**REQUIRED WORK:**
Quote exactly, and only, the lines of the material below from the line with "GRILL+RUN=FUN 2022" through the line with "ご意見ご要望 ・お問い合わせ".

═════ SOURCE MATERIAL

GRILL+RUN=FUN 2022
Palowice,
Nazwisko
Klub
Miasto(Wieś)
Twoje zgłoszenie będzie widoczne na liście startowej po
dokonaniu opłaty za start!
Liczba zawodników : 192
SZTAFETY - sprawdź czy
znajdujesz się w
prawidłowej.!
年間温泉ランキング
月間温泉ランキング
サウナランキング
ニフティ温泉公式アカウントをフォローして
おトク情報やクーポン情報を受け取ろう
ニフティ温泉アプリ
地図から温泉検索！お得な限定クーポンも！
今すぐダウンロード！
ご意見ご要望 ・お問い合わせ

══════════
═════ SOURCE MATERIAL

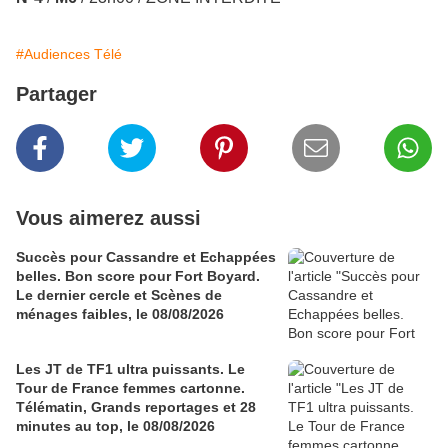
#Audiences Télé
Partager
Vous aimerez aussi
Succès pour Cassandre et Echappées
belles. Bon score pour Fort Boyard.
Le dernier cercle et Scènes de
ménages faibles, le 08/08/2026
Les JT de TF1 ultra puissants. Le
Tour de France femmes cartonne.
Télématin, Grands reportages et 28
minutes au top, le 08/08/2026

══════════
═════ SOURCE MATERIAL

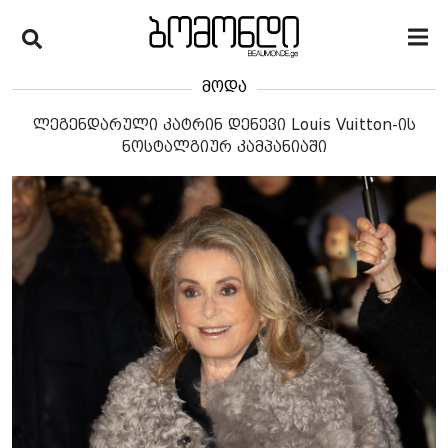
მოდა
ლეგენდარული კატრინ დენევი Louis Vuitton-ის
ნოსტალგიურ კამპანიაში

══════════

**OUTPUT OF THE TASK:**
GRILL+RUN=FUN 2022
Palowice,
Nazwisko
Klub
Miasto(Wieś)
Twoje zgłoszenie będzie widoczne na liście startowej po
dokonaniu opłaty za start!
Liczba zawodników : 192
SZTAFETY - sprawdź czy
znajdujesz się w
prawidłowej.!
年間温泉ランキング
月間温泉ランキング
サウナランキング
ニフティ温泉公式アカウントをフォローして
おトク情報やクーポン情報を受け取ろう
ニフティ温泉アプリ
地図から温泉検索！お得な限定クーポンも！
今すぐダウンロード！
ご意見ご要望 ・お問い合わせ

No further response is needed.